Reading the documentation on http://pythonhosted.org/spark-sklearn, I tried the following:

temp_data = Spark DataFrame containing 'key' and 'features' columns, 
            where 'features' is a Vector.

ke = KeyedEstimator(sklearnEstimator=DBSCAN(), estimatorType="clusterer")
print ke.getOrDefault("estimatorType") --> "clusterer"

ke.fit_pedict(temp_data) --> ERROR: 'KeyedEstimator' object has no attribute 'fit_predict'

k_model = ke.fit(temp_data)
print k_model.getOrDefault("estimatorType") --> "clusterer"

k_model.fit_pedict(temp_data) --> ERROR: 'KeyedModel' object has no attribute 'fit_predict'

k_model.predict(temp_data) --> ERROR: 'KeyedModel' object has no attribute 'predict'

k_model.transform(temp_data) --> ERROR: estimatorType assumed to be a clusterer, but sklearnEstimator is missing fit_predict() 
(NOTE: sklearn.cluster.DBSCAN actually have fit_predict() method)

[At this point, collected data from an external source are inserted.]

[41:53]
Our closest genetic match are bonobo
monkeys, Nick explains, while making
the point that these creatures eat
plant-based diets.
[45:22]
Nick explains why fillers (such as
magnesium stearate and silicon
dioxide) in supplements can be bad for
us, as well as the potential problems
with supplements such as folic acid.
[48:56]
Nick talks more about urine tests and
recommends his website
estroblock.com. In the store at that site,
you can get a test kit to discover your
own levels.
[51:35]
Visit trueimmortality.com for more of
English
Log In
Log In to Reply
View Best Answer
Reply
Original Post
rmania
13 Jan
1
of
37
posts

What I normally do using sklearn (without spark) is to fit (dbscan_model.fit(temp_data-features)) and get labels from the model (labels = dbscan_model.labels_). It is also fine if I can get the 'labels_' attribute using spark-sklearn.

If the above-mentioned calls ('transform' or 'predict') doesn't work, is it possible to get the 'labels_' after fitting data using spark-sklearn? How can I do that? Assuming that we obtained the 'labels_', how can I map the input instances to the labels_? Do they have same order?

2

There are 2 answers

0
user2737636 On

I've managed to get the 'labels_' attribute; however I still don't know if the order of resulting labels are same as the input instances or not.

temp_data = Spark DataFrame containing 'key' and 'features' columns, 
        where 'features' is a Vector.

ke = KeyedEstimator(sklearnEstimator=DBSCAN())
k_model = ke.fit(temp_data)

def getLabels(model):
    return model.estimator.labels_

labels_udf = udf(lambda x: getLabels(x).tolist(), ArrayType(IntegerType()))("estimator").alias("labels")
res_df = km_dbscan.keyedModels.select("key", labels_udf)
2
eliasah On

It's just possible in the case of KMeans, in which we can predict cluster labels, since the scikit-learn estimator provides this functionality.

Unfortunately, this is not the case for some other clusterers, such as DBSCAN.